2.2 Orbit models/solution strategy
We used JPL’s GipsyX/RTGx software (Bertiger et al. 2020) for all of our precise orbit determination solutions. Table 1 provides an overview of the models applied for each POD solution. The only exception to this is for the antenna calibration estimation strategy which uses 24-hour arcs and 30-second observations.
We use a custom 12-panel macromodel (Conrad et al. 2022), described in Table 2, along with measured spacecraft attitude to compute the drag and solar radiation forces. The drag incorporates the DTM2000 model to estimate the atmospheric density from the F10.7 cm solar flux and the Kp geomagnetic indices (Bruinsma et al. 2003). Radiation pressure forces for both Earth albedo (Knocke et al. 1988) and visible solar (Milani et al. 1987) are applied. The geopotential is computed using the GRACE time-variable CNES/GRGS RL04 Earth gravity models up to degree and order 200 (Lemoine et al. 2019). Additional gravitational effects such as solid Earth tides and pole tides conform to the version 1.3.0 IERS conventions (Petit and Luzum 2010). Ocean tides use a GOT4.8a model (Ray 2013) modified to account for geocenter motion (Desai and Ray 2014), and implemented using the convolution formalism of (Desai and Yuan 2006).

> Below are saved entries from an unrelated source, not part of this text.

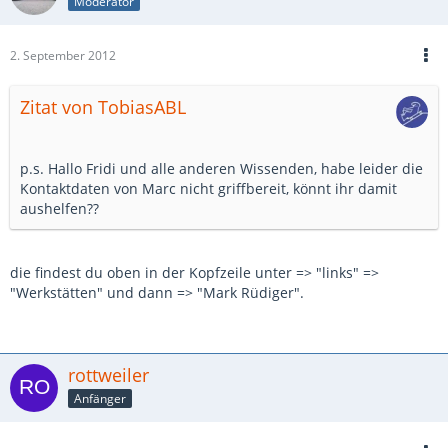
Moderator
2. September 2012
Zitat von TobiasABL
p.s. Hallo Fridi und alle anderen Wissenden, habe leider die
Kontaktdaten von Marc nicht griffbereit, könnt ihr damit
aushelfen??
die findest du oben in der Kopfzeile unter => "links" =>
"Werkstätten" und dann => "Mark Rüdiger".
rottweiler
Anfänger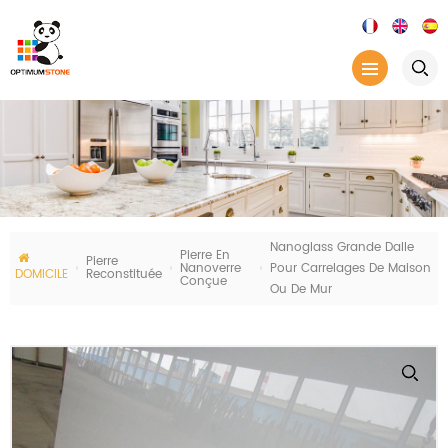
Nanoglass Grande Dalle
Pierre En
Pierre
Nanoverre
Pour Carrelages De Maison
DOMICILE
Reconstituée
Conçue
Ou De Mur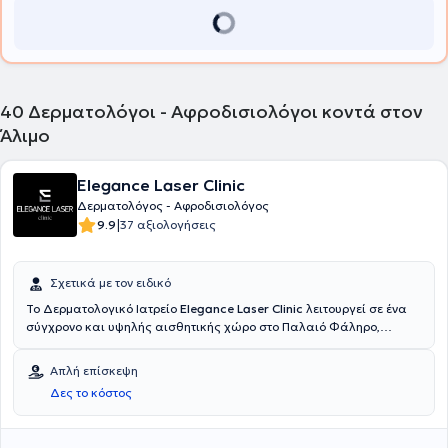
Δερματολογικής Εταιρείας και της Εuropean Academy of
Dermatology and Venereology.
40
Δερματολόγοι - Αφροδισιολόγοι κοντά στον
Άλιμο
Elegance Laser Clinic
Δερματολόγος - Αφροδισιολόγος
|
9.9
37 αξιολογήσεις
Σχετικά με τον ειδικό
Το Δερματολογικό Ιατρείο
Elegance Laser Clinic
λειτουργεί σε ένα
σύγχρονο και υψηλής αισθητικής χώρο στο Παλαιό Φάληρο,
παρέχει υψηλής ποιότητας υπηρεσίες , επιστημονικά τεκμηριωμένες
και εξατομικευμένες θεραπείες Kλινικής Δερματολογίας Ενηλίκων
Απλή επίσκεψη
- Παίδων, Αισθητικής Δερματολογίας και Laser. Η ιατρός κα
Δες το κόστος
Ζουμπιάδου Μαρία
είναι απόφοιτος της Ιατρικής Σχολής του
Εθνικού και Καποδιστριακού Πανεπιστημίου Αθηνών και
ειδικεύτηκε στην Δερματολογία - Αφροδισιολογία στο Γενικό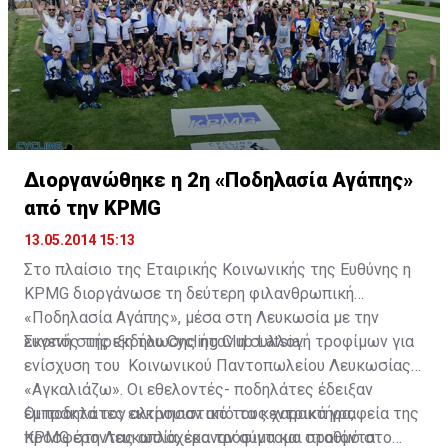
για τη συγκεκριμένη ανάληψη, ωστόσο, η κυβέρνηση
προσανατολίζεται να αναθέσει το 18% στην
Ευρωπαϊκή Τράπεζα Ανασυγκρότησης και Ανάπτυξης
(EBRD).
Διοργανώθηκε η 2η «Ποδηλασία Αγάπης»
από την KPMG
13.05.2014 15:13
Στο πλαίσιο της Εταιρικής Κοινωνικής της Ευθύνης η
KPMG διοργάνωσε τη δεύτερη φιλανθρωπική
«Ποδηλασία Αγάπης», μέσα στη Λευκωσία με την
ευγενή στήριξη του Cycling Club Latsia.
Σκοπός της εκδήλωσης ήταν η συλλογή τροφίμων για
ενίσχυση του Κοινωνικού Παντοπωλείου Λευκωσίας
«Αγκαλιάζω». Οι εθελοντές- ποδηλάτες έδειξαν
έμπρακτα τον αλτρουιστικό τους χαρακτήρα,
Οι ποδηλάτες εκκίνησαν από τα κεντρικά γραφεία της
προσφέροντας απλόχερα τρόφιμα και προϊόντα
KPMG στη Λευκωσία, έκαναν σύντομο σταθμό στο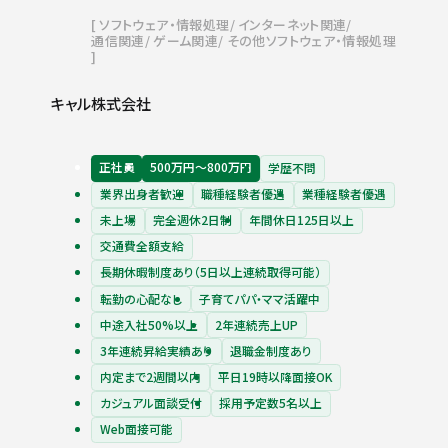
ソフトウェア・情報処理
インターネット関連
通信関連
ゲーム関連
その他ソフトウェア・情報処理
キャル株式会社
正社員
500万円〜800万円
学歴不問
業界出身者歓迎
職種経験者優遇
業種経験者優遇
未上場
完全週休2日制
年間休日125日以上
交通費全額支給
長期休暇制度あり（5日以上連続取得可能）
転勤の心配なし
子育てパパ・ママ活躍中
中途入社50%以上
2年連続売上UP
3年連続昇給実績あり
退職金制度あり
内定まで2週間以内
平日19時以降面接OK
カジュアル面談受付
採用予定数5名以上
Web面接可能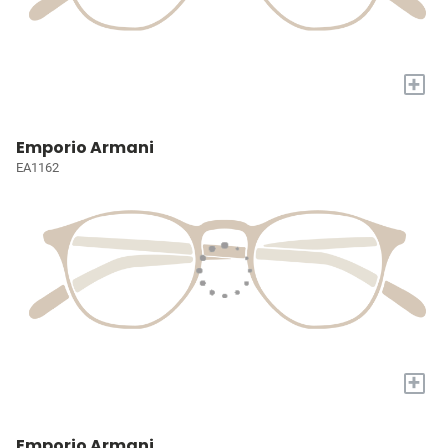
+
Emporio Armani
EA1162
+
Emporio Armani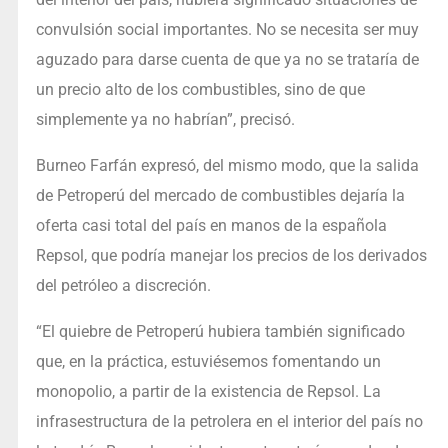
convulsión social importantes. No se necesita ser muy
aguzado para darse cuenta de que ya no se trataría de
un precio alto de los combustibles, sino de que
simplemente ya no habrían”, precisó.
Burneo Farfán expresó, del mismo modo, que la salida
de Petroperú del mercado de combustibles dejaría la
oferta casi total del país en manos de la española
Repsol, que podría manejar los precios de los derivados
del petróleo a discreción.
“El quiebre de Petroperú hubiera también significado
que, en la práctica, estuviésemos fomentando un
monopolio, a partir de la existencia de Repsol. La
infrasestructura de la petrolera en el interior del país no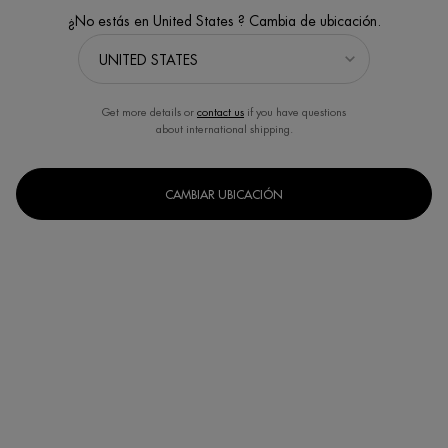
¿No estás en United States ? Cambia de ubicación.
Get more details or
contact us
if you have questions
about international shipping.
CAMBIAR UBICACIÓN
Un formato disponible
40ml / 1.35 fl.oz.
Selected
, 1 of 1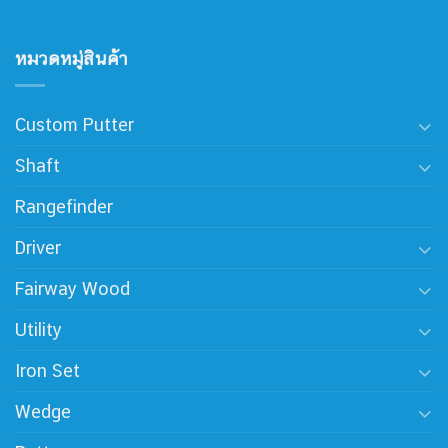
หมวดหมู่สินค้า
Custom Putter
Shaft
Rangefinder
Driver
Fairway Wood
Utility
Iron Set
Wedge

Third-body gravitational effects are included using the JPL DE421 planetary and lunar ephemeris (Folkner et al. 2009).
GPS satellite ephemerides, clock solutions, widelane phase bias information, as well Earth orientation parameters come from the JPL IGS analysis center final products (Dietrich et al. 2018). Based on the IGS standards (Johnston et al. 2017), the GPS clock solutions are referenced to the L1/L2 P(Y)-code dual-frequency ionosphere-free combination. Orbit solutions and background models applied the IGS14 reference frame which is the IGS realization of the ITRF14 (Altamimi et al. 2016). We used the IGS14 GPS antenna calibrations, including both PCOs and PVs, except for where we specifically note that we have applied our new estimates of the GPS IIIA extensions for boresight angles larger than 14 degrees.
Different orbit determination strategies are used for each stage of the solution. When deriving the antenna calibration, we adopt a dynamic POD approach estimating once per revolution empirical parameters fixed over a daily solution. Our most rigorous solutions adopt a reduced dynamic POD approach, where we follow the dynamic solutions with reduced dynamic solutions that estimate stochastically varying empirical accelerations with phase ambiguity resolution (Bertiger et al. 2010). These are summarized in Table 3. These reduced dynamic and ambiguity resolved solutions are the basis for evaluation of the GPS IIIA antenna calibration extension.
2.3 Sentinel-6 MF antenna calibration
The Sentinel-6 MF TriG receiver antenna calibration is generated using only the GPS Block II measurements. Without some judicious constraint, it is not possible to fully decouple the receiver antenna calibration from transmitter antenna calibration. This approach effectively ties the Sentinel-6 MF antenna calibration to the established IGS14 transmitter calibrations. The receiver antenna calibration is estimated from daily solutions generated from 24-hour dynamic orbit estimates (including daily estimates of drag coefficient and once per revolution accelerations in cross-track and in-track). We first perform a daily orbit solution using the pre-launch measurements of the receiver calibration and with all Block II tracking data. From this solution, we identify outliers which are then excluded from a subsequent dynamic orbit solution that also simultaneously estimates a two-dimensional receiver antenna calibration correction to the pre-launch receiver calibration. The estimated antenna calibration correction is defined as discrete bins of 3 degrees in elevation and 4 degrees in azimuth for elevations below 51 degrees. Above this, the azimuth bin spacing is variable to account for lower measurement density at higher elevations. Outliers are removed as they can significantly influence the receiver calibration, especially for bins with low measurement density. The sum of the pre-launch calibration and the estimated correction then forms the total receiver antenna calibration which corrects for line-of-sight variations due to antenna gain patterns and spacecraft multipath.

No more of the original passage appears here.